Is it any wonder it’s so inspiring. So beautiful and raw. It is just sport, but it’s so much more. 

The Olympic ideal has always been an apolitical one, often pitched as an idyllic pause button on constant interstate competition. A chance to swap a ballistic-missile tally for a medal tally. To exchange tense trade negotiations for ping-pong. And in the process, to forget the endless international argy-bargy, and all become best mates. 

That’s always been the ideal. Often it’s not the reality. Sometimes politics is inherent to the competition. This was the case during the men’s team archery contest.

Archery is akin to a religion in some parts of east-Asia. Chinese, Japanese and Korean shooters have always performed well. Last Monday, the Chinese men’s team faced off against another east-Asian side in a quarterfinal. Their opponent was Taiwan. 

Except the athletes from Taiwan were not referred to as such. They – like all elite sportspeople from the island of Formosa – were representatives of ‘Chinese Taipei’. This piece of Frankenstein nomenclature – conjoining ‘Chinese’ with Taiwan’s capital city – was concocted in the aftermath of Taiwan’s ejection from the United Nations in 1971, and its replacement by the People’s Republic of China (PRC) as the sole UN representative of Chinese territory.
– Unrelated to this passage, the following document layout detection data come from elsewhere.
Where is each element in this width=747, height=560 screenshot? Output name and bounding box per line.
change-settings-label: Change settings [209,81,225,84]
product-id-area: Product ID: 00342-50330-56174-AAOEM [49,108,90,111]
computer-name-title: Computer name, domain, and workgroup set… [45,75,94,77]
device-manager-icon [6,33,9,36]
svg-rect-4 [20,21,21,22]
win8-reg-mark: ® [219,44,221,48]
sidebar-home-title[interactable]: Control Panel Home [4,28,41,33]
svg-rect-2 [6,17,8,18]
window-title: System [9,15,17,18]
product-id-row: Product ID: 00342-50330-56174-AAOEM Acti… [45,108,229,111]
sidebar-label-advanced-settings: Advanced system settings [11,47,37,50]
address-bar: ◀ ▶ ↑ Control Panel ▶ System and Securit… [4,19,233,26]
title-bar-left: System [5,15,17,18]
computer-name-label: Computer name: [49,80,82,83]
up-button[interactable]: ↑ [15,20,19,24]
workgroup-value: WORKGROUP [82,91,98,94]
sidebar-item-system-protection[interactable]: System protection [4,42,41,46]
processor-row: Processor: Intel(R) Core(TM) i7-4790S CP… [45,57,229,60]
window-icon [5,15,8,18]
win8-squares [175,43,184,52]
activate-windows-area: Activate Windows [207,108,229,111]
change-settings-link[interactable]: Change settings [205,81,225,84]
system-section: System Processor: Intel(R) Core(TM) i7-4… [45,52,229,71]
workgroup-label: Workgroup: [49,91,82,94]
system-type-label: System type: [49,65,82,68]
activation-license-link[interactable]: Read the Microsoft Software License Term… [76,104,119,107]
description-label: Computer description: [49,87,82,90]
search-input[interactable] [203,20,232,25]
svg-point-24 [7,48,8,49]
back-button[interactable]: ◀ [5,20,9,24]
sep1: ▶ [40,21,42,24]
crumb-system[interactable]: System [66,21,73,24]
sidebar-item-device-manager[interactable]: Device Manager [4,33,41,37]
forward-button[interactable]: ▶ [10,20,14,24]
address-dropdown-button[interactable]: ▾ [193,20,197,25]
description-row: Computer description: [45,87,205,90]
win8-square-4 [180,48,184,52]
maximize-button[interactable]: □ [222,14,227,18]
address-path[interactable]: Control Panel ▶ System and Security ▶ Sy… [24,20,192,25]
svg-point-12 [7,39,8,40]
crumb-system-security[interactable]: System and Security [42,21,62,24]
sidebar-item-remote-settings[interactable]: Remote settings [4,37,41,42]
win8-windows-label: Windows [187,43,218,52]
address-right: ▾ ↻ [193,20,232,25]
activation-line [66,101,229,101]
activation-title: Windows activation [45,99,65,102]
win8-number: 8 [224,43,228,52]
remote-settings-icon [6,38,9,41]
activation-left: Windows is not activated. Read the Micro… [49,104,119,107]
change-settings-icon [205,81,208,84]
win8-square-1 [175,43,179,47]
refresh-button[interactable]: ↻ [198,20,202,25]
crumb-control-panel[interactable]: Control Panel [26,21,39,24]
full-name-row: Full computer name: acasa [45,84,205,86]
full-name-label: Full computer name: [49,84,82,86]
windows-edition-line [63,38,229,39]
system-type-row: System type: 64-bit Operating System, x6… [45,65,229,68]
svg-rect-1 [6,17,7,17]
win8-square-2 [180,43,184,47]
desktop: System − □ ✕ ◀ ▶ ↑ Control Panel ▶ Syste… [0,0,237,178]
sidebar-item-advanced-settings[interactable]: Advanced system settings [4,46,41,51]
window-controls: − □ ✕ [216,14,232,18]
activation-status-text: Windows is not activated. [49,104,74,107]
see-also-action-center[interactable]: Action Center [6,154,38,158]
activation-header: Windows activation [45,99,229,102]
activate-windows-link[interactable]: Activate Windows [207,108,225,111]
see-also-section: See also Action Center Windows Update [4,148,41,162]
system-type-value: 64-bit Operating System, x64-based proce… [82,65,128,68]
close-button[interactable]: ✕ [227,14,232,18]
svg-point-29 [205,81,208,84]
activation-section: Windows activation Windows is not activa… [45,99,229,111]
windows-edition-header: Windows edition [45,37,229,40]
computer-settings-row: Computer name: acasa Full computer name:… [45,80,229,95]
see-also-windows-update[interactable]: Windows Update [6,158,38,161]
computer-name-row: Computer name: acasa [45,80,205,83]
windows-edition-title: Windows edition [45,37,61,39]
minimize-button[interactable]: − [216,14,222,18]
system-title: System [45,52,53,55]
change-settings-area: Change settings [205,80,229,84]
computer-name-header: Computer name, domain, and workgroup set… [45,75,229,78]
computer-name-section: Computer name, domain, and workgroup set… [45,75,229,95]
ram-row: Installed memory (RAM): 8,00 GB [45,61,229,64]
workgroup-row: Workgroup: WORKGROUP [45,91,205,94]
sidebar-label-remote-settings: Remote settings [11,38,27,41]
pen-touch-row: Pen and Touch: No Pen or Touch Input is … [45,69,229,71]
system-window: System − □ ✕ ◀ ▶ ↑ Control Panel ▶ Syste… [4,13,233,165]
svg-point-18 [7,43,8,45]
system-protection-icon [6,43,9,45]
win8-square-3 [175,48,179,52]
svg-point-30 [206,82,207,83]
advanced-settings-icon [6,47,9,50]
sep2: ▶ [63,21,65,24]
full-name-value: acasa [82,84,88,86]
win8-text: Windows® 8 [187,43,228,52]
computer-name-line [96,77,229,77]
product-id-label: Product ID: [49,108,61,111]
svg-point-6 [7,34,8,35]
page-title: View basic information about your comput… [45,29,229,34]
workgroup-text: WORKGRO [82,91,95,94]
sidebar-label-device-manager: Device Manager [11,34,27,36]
That incident is still one of the most shameful in UN history. It solved nothing of the dispute between Taiwan and the People’s Republic, merely stripping international representation from one and handing it to the other. 
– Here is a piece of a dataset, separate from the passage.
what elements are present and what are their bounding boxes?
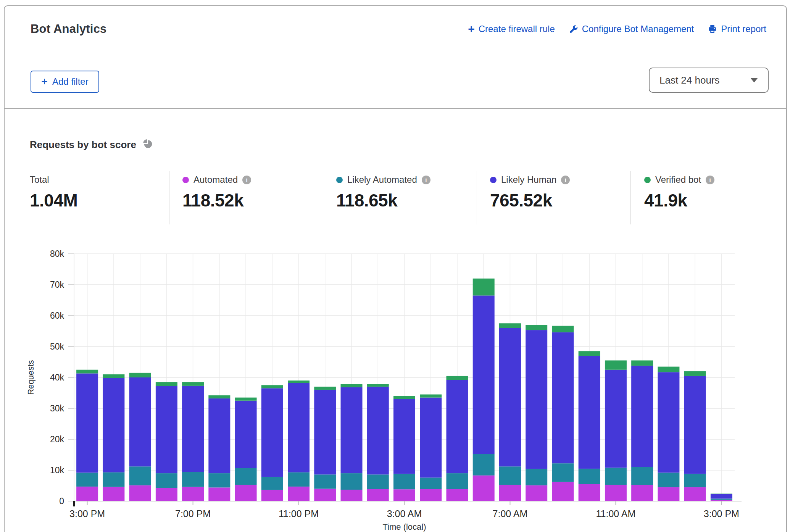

Since then, the dictatorial government of the PRC has ruthlessly enforced its ‘One-China Policy’. It leverages its economic and diplomatic heft to demand that other states and supranational bodies – including the International Olympic Committee – accede to the obviously false assertion that Taiwan is part of a ‘single China’: The People’s Republic. Usually, they get their way. 

And so the athletes representing an independent island democracy of 24 million people, must – while they compete – bear the name of a state which does not exist. You will not find ‘Chinese Taipei’ on any maps. And that of course, is the point. The mainland government claims Taiwan as its 23rd province. Consequently, Taiwan cannot be allowed to act like an independent country. Even though it is. 
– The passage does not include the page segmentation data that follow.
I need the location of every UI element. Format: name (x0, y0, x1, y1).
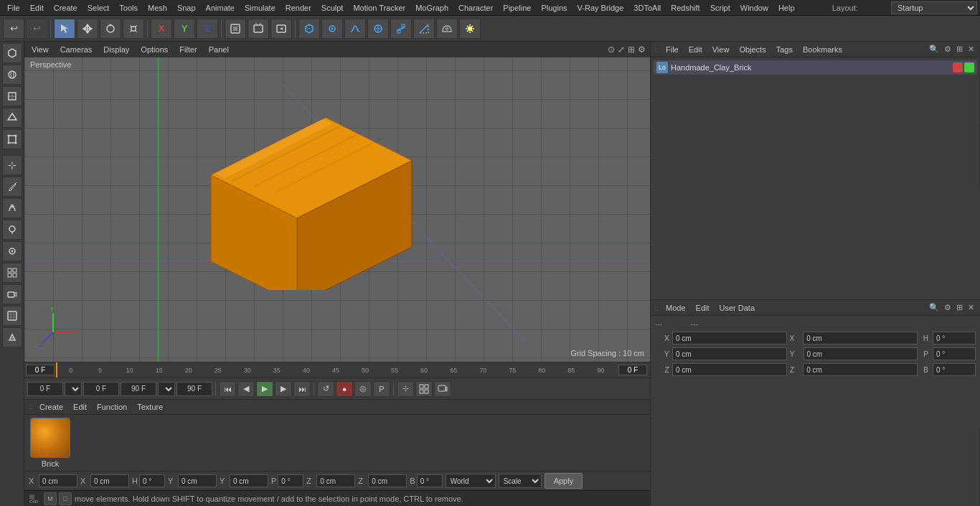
end-frame-input2[interactable] (176, 382, 212, 396)
current-frame-input2[interactable] (83, 382, 119, 396)
menu-window[interactable]: Window (736, 2, 773, 14)
coord-y2-input[interactable] (230, 474, 268, 487)
menu-edit[interactable]: Edit (26, 2, 48, 14)
grid-mode-button[interactable] (2, 263, 22, 283)
attr-h-input[interactable] (933, 332, 976, 345)
bezier-button[interactable] (413, 19, 435, 39)
scale-tool-button[interactable] (123, 19, 144, 39)
move-tool-side-button[interactable]: ⊹ (2, 155, 22, 175)
world-select[interactable]: World Local Global (446, 474, 496, 488)
material-menu-create[interactable]: Create (37, 403, 66, 411)
vp-menu-filter[interactable]: Filter (176, 45, 199, 54)
texture-mode-button[interactable] (2, 65, 22, 85)
current-frame-input[interactable] (26, 365, 55, 375)
menu-render[interactable]: Render (281, 2, 316, 14)
attr-b-input[interactable] (933, 363, 976, 376)
frame-step-select[interactable]: ▼ (65, 382, 82, 396)
brush-tool-button[interactable] (2, 220, 22, 240)
end-frame-input[interactable] (121, 382, 156, 396)
knife-tool-button[interactable] (2, 177, 22, 197)
brick-3d-object[interactable] (168, 103, 440, 290)
attributes-settings-icon[interactable]: ⚙ (943, 303, 953, 312)
material-menu-function[interactable]: Function (94, 403, 130, 411)
timeline-marks-area[interactable]: 0 5 10 15 20 25 30 35 40 45 50 55 60 65 … (56, 362, 616, 378)
attr-y-pos-input[interactable] (672, 347, 787, 360)
attr-z-pos-input[interactable] (672, 363, 787, 376)
objects-menu-file[interactable]: File (663, 45, 682, 54)
attr-z2-input[interactable] (803, 363, 918, 376)
menu-file[interactable]: File (3, 2, 24, 14)
vp-menu-panel[interactable]: Panel (206, 45, 232, 54)
object-tag-red[interactable] (953, 62, 963, 72)
attributes-maximize-icon[interactable]: ⊞ (955, 303, 964, 312)
menu-simulate[interactable]: Simulate (240, 2, 280, 14)
magnet-tool-button[interactable] (2, 198, 22, 218)
menu-motion-tracker[interactable]: Motion Tracker (349, 2, 410, 14)
attributes-close-icon[interactable]: ✕ (966, 303, 976, 312)
layout-select[interactable]: Startup Standard Animate (891, 1, 977, 14)
goto-start-button[interactable]: ⏮ (219, 381, 236, 397)
axis-x-button[interactable]: X (151, 19, 172, 39)
menu-mesh[interactable]: Mesh (143, 2, 171, 14)
select-tool-button[interactable] (54, 19, 75, 39)
step-forward-button[interactable]: ▶ (275, 381, 292, 397)
menu-plugins[interactable]: Plugins (537, 2, 571, 14)
timeline-scrubber[interactable] (56, 362, 57, 378)
status-mode-icon[interactable]: M (44, 492, 57, 505)
anim-auto-button[interactable]: P (373, 381, 390, 397)
material-menu-texture[interactable]: Texture (134, 403, 166, 411)
axis-y-button[interactable]: Y (174, 19, 195, 39)
rotate-tool-button[interactable] (100, 19, 121, 39)
viewport-icon-maximize[interactable]: ⊞ (628, 44, 635, 55)
objects-maximize-icon[interactable]: ⊞ (955, 44, 964, 54)
menu-redshift[interactable]: Redshift (666, 2, 704, 14)
redo-button[interactable]: ↩ (26, 19, 47, 39)
objects-menu-view[interactable]: View (710, 45, 732, 54)
menu-help[interactable]: Help (774, 2, 799, 14)
objects-menu-tags[interactable]: Tags (773, 45, 796, 54)
light-button[interactable] (459, 19, 481, 39)
objects-menu-objects[interactable]: Objects (736, 45, 768, 54)
coord-y-input[interactable] (178, 474, 217, 487)
render-view-button[interactable] (270, 19, 292, 39)
scale-select[interactable]: Scale (499, 474, 542, 488)
attributes-menu-edit[interactable]: Edit (693, 304, 712, 312)
menu-create[interactable]: Create (50, 2, 82, 14)
cube-button[interactable] (298, 19, 320, 39)
coord-b-input[interactable] (417, 474, 443, 487)
polygon-mode-button[interactable] (2, 86, 22, 106)
motion-path-button[interactable]: ⊹ (397, 381, 414, 397)
objects-search-icon[interactable]: 🔍 (928, 44, 941, 54)
attr-x-pos-input[interactable] (672, 332, 787, 345)
objects-menu-bookmarks[interactable]: Bookmarks (800, 45, 845, 54)
coord-p-input[interactable] (278, 474, 303, 487)
object-tag-green[interactable] (964, 62, 974, 72)
material-menu-edit[interactable]: Edit (70, 403, 90, 411)
coord-z-input[interactable] (316, 474, 355, 487)
viewport[interactable]: View Cameras Display Options Filter Pane… (24, 42, 650, 362)
attr-y2-input[interactable] (804, 347, 918, 360)
attributes-search-icon[interactable]: 🔍 (928, 303, 941, 312)
objects-settings-icon[interactable]: ⚙ (943, 44, 953, 54)
objects-menu-edit[interactable]: Edit (686, 45, 705, 54)
play-button[interactable]: ▶ (256, 381, 273, 397)
coord-x-input[interactable] (39, 474, 77, 487)
attr-x2-input[interactable] (803, 332, 918, 345)
anim-curves-button[interactable] (415, 381, 433, 397)
undo-button[interactable]: ↩ (3, 19, 24, 39)
menu-pipeline[interactable]: Pipeline (499, 2, 535, 14)
menu-select[interactable]: Select (83, 2, 114, 14)
anim-record-button[interactable]: ● (336, 381, 353, 397)
menu-snap[interactable]: Snap (173, 2, 200, 14)
material-swatch[interactable] (30, 418, 70, 458)
object-item-brick[interactable]: Lo Handmade_Clay_Brick (654, 60, 977, 75)
camera-button[interactable] (436, 19, 458, 39)
status-render-icon[interactable]: □ (59, 492, 72, 505)
viewport-icon-expand[interactable]: ⤢ (618, 44, 625, 55)
axis-z-button[interactable]: Z (197, 19, 218, 39)
pen-side-button[interactable] (2, 241, 22, 261)
pen-tool-button[interactable] (321, 19, 343, 39)
material-item[interactable]: Brick (30, 418, 70, 468)
camera-side-button[interactable] (2, 284, 22, 304)
scene-button[interactable] (2, 306, 22, 326)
Insofar as is possible, the PRC’s diplomatic tenacity has succeeded in scrubbing away an entire sporting nation. Taiwan’s athletes may not fly their national flag. Their national anthem is not played for their Olympic champions. And they must compete under a name which manages to imply that they are already the subjects of the Chinese Communist Party. 

But occasionally the athletes of China and Taiwan meet on the sports field. And then the PRC’s facade of a single China, governed from Beijing, falls away. 

This was the case last Monday, when a trio of archers from ‘Chinese Taipei’ – Tang Chih-Chun, Wei Chun-Heng and Deng Yu-Cheng – knocked out their Chinese opponents in straight sets. They went on to win silver. 

One can only imagine the cognitive dissonance induced by defeat to a country which you claim does not exist (or worse, which you claim is actually part of your own country). In order to keep the ludicrous ‘One-China’ facade alive, the Chinese would have to believe one of two things. That they had been defeated by themselves – like a boxer who manages to punch himself cold. Or that – like the Cyclops blinded by Odysseus – they had been trounced by nobody at all. Neither seems very dignified. 

But then the whole sham surrounding Taiwan’s international status is devoid of dignity. The fact that Taiwan is an independent nation, with its own elections, president, military and highly developed economy, is plain for all to see. But China’s diplomatic bullying has forced most countries to pretend that none of this matters. The Communist Party has succeeded in imposing an enormous collective lie upon the world. Thank goodness sport can still show us how mad the lie really is.